In questo quadro un ruolo di rilievo e garanzia fondamentali hanno anche le strutture in cui si articola la Giustizia europea: la Corte penale internazionale dell’Aja (CPI) e la Corte europea dei diritti dell’uomo di Strasburgo (CEDU). Alla prima, il 4 giugno 2019, un gruppo internazionale di avvocati ha presentato una denunzia. In essa l’Unione europea e alcuni Stati membri (tra cui Italia, Germania e Francia) sono accusati in sostanza di aver preferito sacrificare la vita dei migranti in mare per l’obiettivo di dissuadere gli altri in situazioni simili dalla ricerca di un rifugio in Europa. Contribuendo in questo modo a che il Mediterraneo centrale sia diventata la rotta migratoria più letale del mondo. Non risulta che tale denunzia abbia ancora avuto risposta.

Invece è stato sollecitamente respinto, il 25 giugno, un ricorso alla CEDU del comandante della nave Sea Watch e dei 42 migranti a bordo che chiedevano di poter sbarcare in Italia.

La decisione (con tutto il rispetto dovuto) è piuttosto deludente, posto che la CEDU, giustamente rigorosa e sollecita nel misurare ogni volta i centimetri cubi e il sovraffollamento delle celle italiane per impedire condizioni di vita che si risolvano in trattamenti inumani o degradanti se non torture, questa volta sembra essersi ispirata a criteri assai meno garantisti, per di più con la chiosa in stile pilatesco del “contiamo sulle autorità italiane perché continuino a fornire l’assistenza necessaria alle persone a bordo della nave che siano vulnerabili a causa della loro età e delle condizioni di salute”.

C’è il rischio di trasformare la Sea Watch in una antica “galera”, nel senso storico di nave sulla quale si sconta una pena. Nel qual caso la CEDU dovrebbe quanto meno calcolare – con lo stesso scrupolo doverosamente destinato alle prigioni ordinarie – gli spazi entro cui i soggetti interessati sono costretti a (soprav)vivere. Altrimenti ecco il timore che la CEDU finisca per restare “prigioniera” di un isolamento e di una separatezza che le impediscono di cogliere l’essenza del problema.

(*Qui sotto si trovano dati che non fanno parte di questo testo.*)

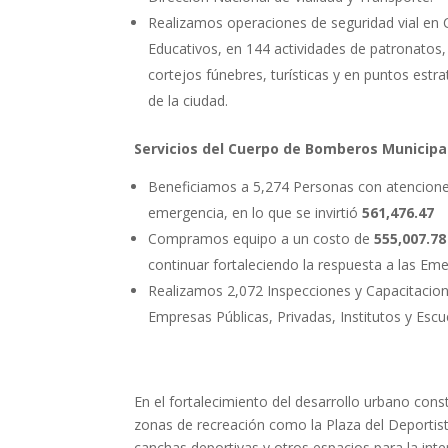
Realizamos operaciones de seguridad vial en 
Educativos, en 144 actividades de patronatos, 
cortejos fúnebres, turísticas y en puntos estr
de la ciudad.
Servicios del Cuerpo de Bomberos Municipa
Beneficiamos a 5,274 Personas con atencion
emergencia, en lo que se invirtió
561,476.47
Compramos equipo a un costo de
555,007.7
continuar fortaleciendo la respuesta a las Eme
Realizamos 2,072 Inspecciones y Capacitacio
Empresas Públicas, Privadas, Institutos y Escu
En el fortalecimiento del desarrollo urbano con
zonas de recreación como la Plaza del Deportis
canchas deportivas y otros espacios para la inte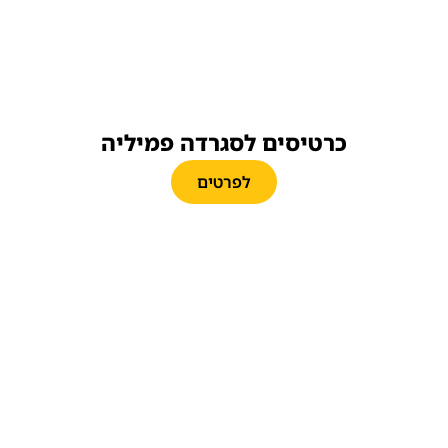
כרטיסים לסגרדה פמיליה
לפרטים
כרטיסים לאוטובוס התיירים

Come quando, nel caso Contrada, operò una semplificazione della complessità (fisiologica) delle questioni concernenti la mafia. Arrivando a sostenere che fatti provati, certamente rientranti nel perimetro delle attività mafiose in forza del combinato disposto (110/416 bis) su cui si basa la configurabilità del concorso esterno, non potevano essere perseguiti perché all’epoca dei fatti medesimi era ancora in corso (come è sempre in corso, perennemente!) un’elaborazione giurisprudenziale. Come se fosse possibile riferirsi all’esempio manzoniano di don Ferrante, che negava la peste anche se ne morì.

Ps: quanto deciso dalla comandante della Sea Watch in queste ore è la “inevitabile conseguenza” (peraltro con risvolti che rischiano di essere drammatici e sproporzionati) della decisione della Cedu.